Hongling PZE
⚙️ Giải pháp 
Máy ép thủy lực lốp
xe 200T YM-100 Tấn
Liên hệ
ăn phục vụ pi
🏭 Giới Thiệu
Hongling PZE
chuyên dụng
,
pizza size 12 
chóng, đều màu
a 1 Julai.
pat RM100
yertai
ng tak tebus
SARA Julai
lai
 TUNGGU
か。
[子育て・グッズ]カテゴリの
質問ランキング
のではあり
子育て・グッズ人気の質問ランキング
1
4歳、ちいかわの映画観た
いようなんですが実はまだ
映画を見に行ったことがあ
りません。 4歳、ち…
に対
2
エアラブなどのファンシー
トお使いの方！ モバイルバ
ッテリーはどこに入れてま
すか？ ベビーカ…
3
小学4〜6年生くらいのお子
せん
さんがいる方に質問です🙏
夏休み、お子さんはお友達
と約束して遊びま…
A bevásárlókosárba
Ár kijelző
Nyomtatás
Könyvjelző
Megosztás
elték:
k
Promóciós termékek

==

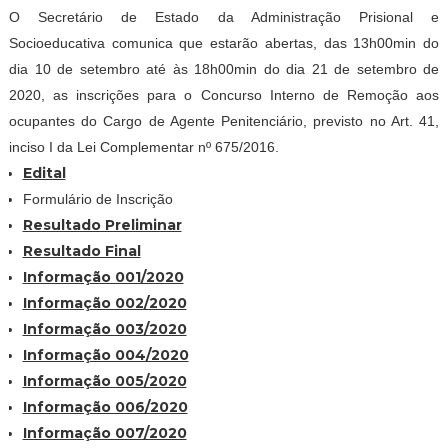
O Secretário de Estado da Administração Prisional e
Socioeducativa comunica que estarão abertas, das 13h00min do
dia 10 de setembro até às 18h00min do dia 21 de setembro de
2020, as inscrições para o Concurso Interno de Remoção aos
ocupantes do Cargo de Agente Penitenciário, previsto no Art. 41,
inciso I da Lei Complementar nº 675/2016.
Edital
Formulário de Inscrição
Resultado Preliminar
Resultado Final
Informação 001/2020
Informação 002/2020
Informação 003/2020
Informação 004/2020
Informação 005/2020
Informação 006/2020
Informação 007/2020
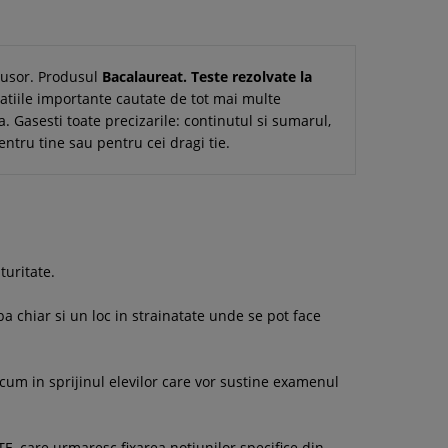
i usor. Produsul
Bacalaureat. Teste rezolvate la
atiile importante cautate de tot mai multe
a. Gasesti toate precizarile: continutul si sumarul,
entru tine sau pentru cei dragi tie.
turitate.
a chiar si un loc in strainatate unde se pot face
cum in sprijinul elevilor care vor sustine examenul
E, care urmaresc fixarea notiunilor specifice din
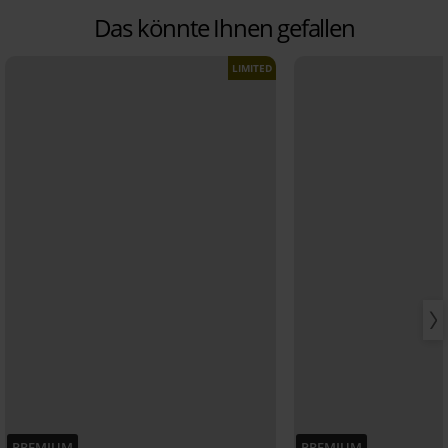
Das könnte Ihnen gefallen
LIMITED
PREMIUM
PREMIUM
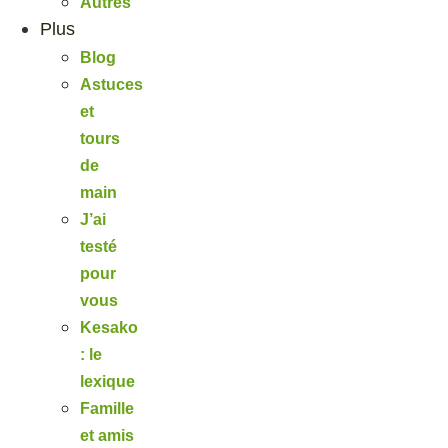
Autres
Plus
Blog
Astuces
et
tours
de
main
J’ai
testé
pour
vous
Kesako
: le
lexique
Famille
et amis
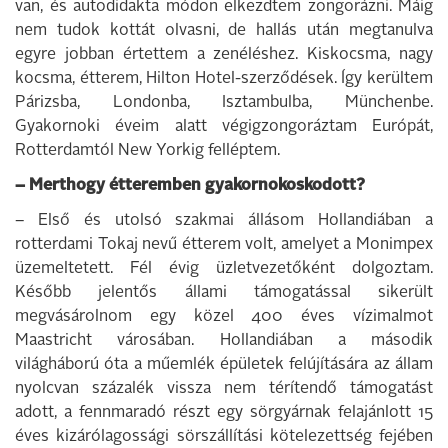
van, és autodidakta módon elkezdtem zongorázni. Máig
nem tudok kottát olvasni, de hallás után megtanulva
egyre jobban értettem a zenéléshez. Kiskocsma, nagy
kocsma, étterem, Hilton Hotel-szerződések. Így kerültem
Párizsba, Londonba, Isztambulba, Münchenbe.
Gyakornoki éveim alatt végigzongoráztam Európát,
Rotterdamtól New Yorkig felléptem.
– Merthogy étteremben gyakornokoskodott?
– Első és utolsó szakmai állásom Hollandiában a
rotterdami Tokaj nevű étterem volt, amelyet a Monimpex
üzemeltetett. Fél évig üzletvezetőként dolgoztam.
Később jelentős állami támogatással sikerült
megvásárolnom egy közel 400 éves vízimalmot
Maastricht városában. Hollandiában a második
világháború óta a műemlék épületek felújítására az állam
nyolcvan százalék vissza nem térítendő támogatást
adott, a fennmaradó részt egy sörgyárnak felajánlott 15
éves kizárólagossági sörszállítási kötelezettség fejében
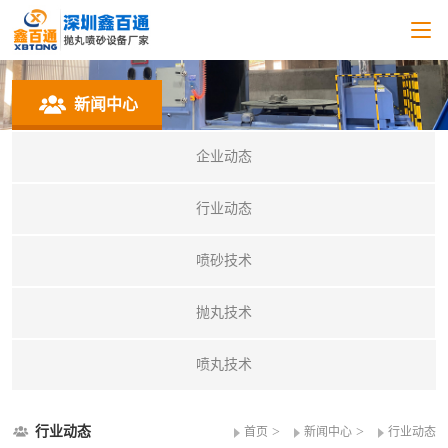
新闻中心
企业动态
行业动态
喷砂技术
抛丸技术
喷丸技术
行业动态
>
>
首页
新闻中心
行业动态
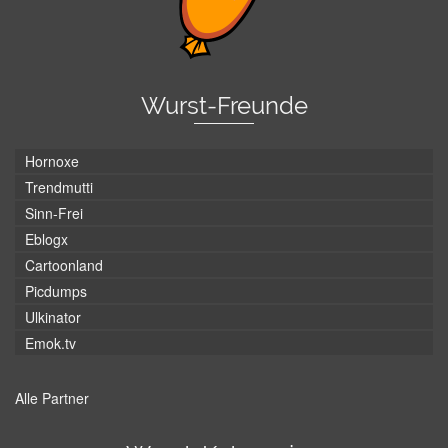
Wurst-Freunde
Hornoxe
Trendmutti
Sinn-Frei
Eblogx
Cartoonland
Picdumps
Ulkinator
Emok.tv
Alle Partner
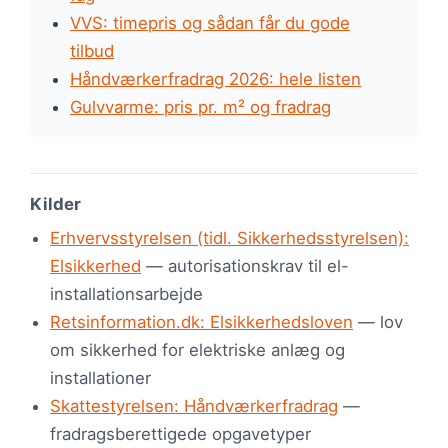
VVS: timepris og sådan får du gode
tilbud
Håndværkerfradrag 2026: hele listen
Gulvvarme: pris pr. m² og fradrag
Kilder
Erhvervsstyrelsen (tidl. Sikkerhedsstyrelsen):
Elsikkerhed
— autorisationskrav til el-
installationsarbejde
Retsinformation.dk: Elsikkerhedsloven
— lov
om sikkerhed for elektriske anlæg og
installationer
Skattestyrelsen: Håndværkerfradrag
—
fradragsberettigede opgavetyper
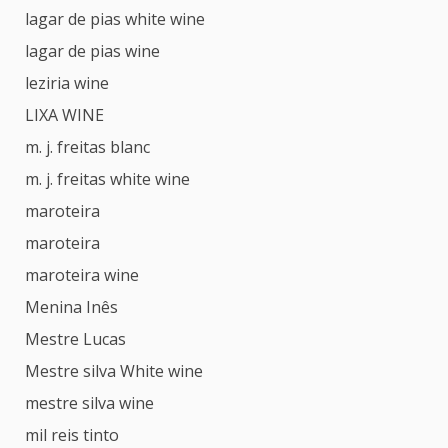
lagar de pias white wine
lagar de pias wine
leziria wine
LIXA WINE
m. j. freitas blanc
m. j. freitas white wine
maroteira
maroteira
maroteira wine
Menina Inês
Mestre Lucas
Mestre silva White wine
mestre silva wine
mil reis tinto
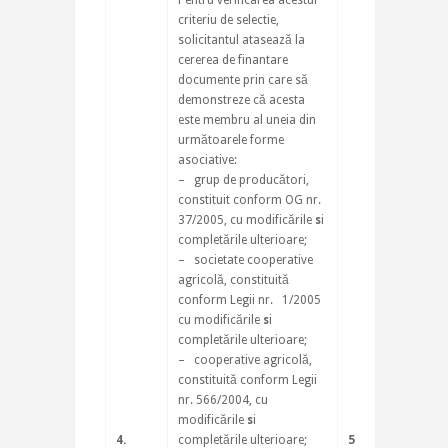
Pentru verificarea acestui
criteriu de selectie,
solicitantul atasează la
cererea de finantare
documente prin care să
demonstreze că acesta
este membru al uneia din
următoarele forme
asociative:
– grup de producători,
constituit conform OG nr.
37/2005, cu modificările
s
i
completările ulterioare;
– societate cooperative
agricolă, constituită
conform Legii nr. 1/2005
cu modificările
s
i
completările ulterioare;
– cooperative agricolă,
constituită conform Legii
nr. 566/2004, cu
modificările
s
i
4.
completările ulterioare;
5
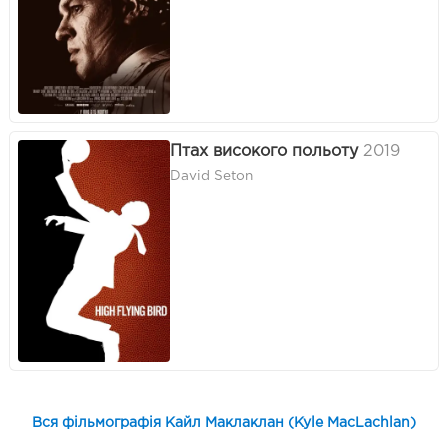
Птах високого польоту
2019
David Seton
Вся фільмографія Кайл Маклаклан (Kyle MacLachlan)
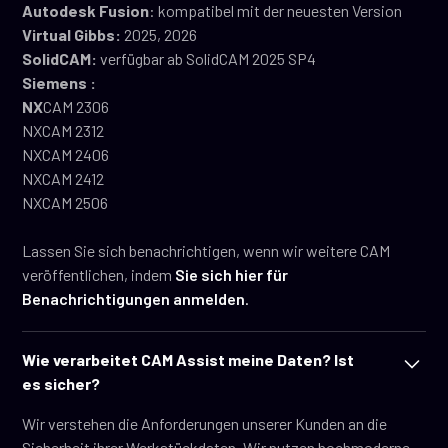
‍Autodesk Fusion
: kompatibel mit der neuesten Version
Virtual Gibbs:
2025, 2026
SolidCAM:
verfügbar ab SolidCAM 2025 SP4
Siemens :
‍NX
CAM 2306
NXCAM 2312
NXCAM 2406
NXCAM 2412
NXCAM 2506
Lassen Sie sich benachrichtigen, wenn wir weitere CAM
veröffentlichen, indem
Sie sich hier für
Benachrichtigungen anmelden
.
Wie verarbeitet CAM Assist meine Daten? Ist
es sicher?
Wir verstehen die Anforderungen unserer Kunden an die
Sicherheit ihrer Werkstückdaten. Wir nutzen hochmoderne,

* * *

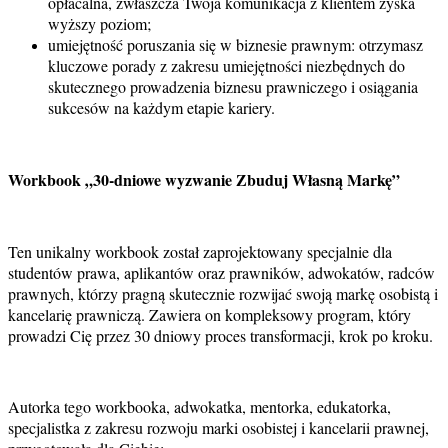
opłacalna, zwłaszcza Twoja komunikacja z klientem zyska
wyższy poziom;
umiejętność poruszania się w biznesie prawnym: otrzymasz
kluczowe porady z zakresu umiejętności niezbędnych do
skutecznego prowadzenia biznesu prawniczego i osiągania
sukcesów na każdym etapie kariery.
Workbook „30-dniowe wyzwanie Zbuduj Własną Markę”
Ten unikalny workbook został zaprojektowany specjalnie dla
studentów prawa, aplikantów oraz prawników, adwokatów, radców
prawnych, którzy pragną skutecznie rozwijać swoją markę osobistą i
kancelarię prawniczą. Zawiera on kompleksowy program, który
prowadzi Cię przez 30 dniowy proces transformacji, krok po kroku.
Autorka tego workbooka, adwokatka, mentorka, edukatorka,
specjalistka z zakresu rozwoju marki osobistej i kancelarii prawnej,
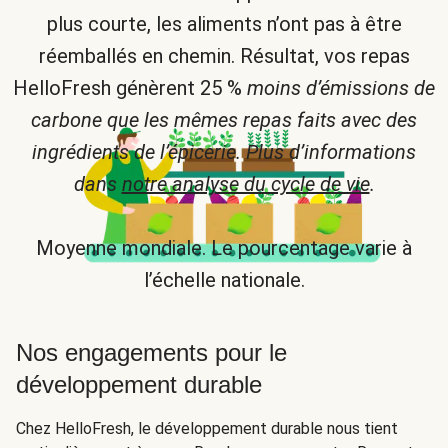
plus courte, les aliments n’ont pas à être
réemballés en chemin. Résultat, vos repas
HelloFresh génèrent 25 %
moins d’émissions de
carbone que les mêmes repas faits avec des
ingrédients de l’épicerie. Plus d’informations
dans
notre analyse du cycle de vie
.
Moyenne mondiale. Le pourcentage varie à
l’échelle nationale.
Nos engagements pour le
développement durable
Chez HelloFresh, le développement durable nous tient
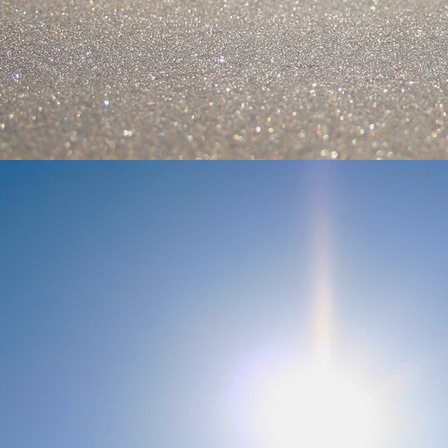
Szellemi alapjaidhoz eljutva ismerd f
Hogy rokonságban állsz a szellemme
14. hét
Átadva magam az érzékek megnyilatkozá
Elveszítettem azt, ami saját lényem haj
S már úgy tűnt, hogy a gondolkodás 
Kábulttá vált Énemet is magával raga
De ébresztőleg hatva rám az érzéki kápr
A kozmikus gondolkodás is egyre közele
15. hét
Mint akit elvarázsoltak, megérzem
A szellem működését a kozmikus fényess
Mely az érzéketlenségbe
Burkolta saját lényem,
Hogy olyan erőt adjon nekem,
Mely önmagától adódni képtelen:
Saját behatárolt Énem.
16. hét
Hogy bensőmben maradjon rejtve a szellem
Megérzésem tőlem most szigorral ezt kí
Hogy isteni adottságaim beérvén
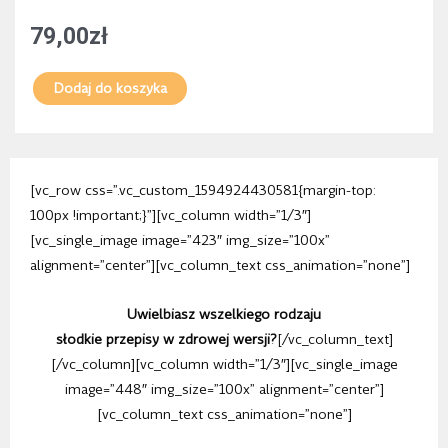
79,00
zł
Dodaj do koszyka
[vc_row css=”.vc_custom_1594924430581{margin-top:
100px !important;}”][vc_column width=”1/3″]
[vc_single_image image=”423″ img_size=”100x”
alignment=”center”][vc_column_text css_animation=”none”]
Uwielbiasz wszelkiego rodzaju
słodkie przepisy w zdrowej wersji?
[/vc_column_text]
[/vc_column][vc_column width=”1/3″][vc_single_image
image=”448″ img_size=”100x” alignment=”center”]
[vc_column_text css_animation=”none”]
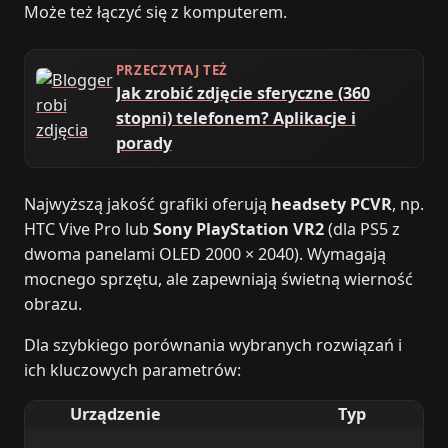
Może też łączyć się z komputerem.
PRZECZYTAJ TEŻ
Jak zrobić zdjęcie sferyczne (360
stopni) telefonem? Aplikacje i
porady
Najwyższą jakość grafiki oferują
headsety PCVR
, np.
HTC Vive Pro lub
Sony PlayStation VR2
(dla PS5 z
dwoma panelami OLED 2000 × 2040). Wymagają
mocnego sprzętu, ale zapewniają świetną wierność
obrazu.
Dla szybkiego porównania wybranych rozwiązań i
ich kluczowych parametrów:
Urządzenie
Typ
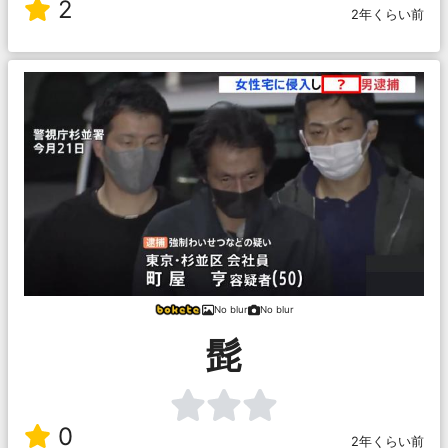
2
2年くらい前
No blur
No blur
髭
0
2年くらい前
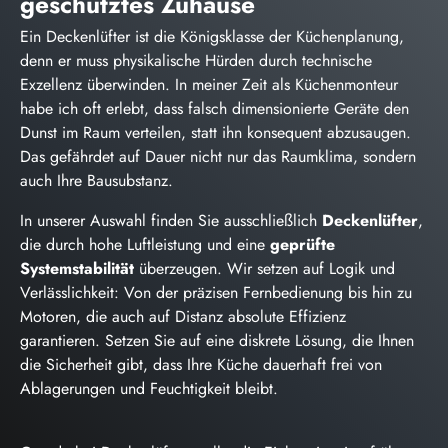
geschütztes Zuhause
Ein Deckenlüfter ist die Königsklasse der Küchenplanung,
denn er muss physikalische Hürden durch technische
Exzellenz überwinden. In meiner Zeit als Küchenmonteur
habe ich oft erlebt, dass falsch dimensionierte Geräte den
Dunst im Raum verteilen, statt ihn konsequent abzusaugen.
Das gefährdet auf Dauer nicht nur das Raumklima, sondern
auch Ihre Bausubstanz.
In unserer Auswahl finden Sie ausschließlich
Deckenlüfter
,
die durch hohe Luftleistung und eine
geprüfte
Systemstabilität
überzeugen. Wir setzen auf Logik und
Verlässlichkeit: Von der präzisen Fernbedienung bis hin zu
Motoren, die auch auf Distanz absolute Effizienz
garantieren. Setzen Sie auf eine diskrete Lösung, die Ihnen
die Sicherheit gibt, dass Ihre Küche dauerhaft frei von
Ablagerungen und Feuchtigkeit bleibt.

## Task description
Copy only what runs above from the line containing "O Secretário de" through the line containing "egyre jobban értettem", exactly. Leave out the pictures.

## Problem solution
O Secretário de Estado da Administração Prisional e
Socioeducativa comunica que estarão abertas, das 13h00min do
dia 10 de setembro até às 18h00min do dia 21 de setembro de
2020, as inscrições para o Concurso Interno de Remoção aos
ocupantes do Cargo de Agente Penitenciário, previsto no Art. 41,
inciso I da Lei Complementar nº 675/2016.
Edital
Formulário de Inscrição
Resultado Preliminar
Resultado Final
Informação 001/2020
Informação 002/2020
Informação 003/2020
Informação 004/2020
Informação 005/2020
Informação 006/2020
Informação 007/2020
i usor. Produsul
Bacalaureat. Teste rezolvate la
atiile importante cautate de tot mai multe
a. Gasesti toate precizarile: continutul si sumarul,
entru tine sau pentru cei dragi tie.
turitate.
a chiar si un loc in strainatate unde se pot face
cum in sprijinul elevilor care vor sustine examenul
E, care urmaresc fixarea notiunilor specifice din
Das könnte Ihnen gefallen
LIMITED
PREMIUM
PREMIUM
Autres
Plus
Blog
Astuces
et
tours
de
main
J’ai
testé
pour
vous
Kesako
: le
lexique
Famille
et amis
van, és autodidakta módon elkezdtem zongorázni. Máig
nem tudok kottát olvasni, de hallás után megtanulva
egyre jobban értettem a zenéléshez. Kiskocsma, nagy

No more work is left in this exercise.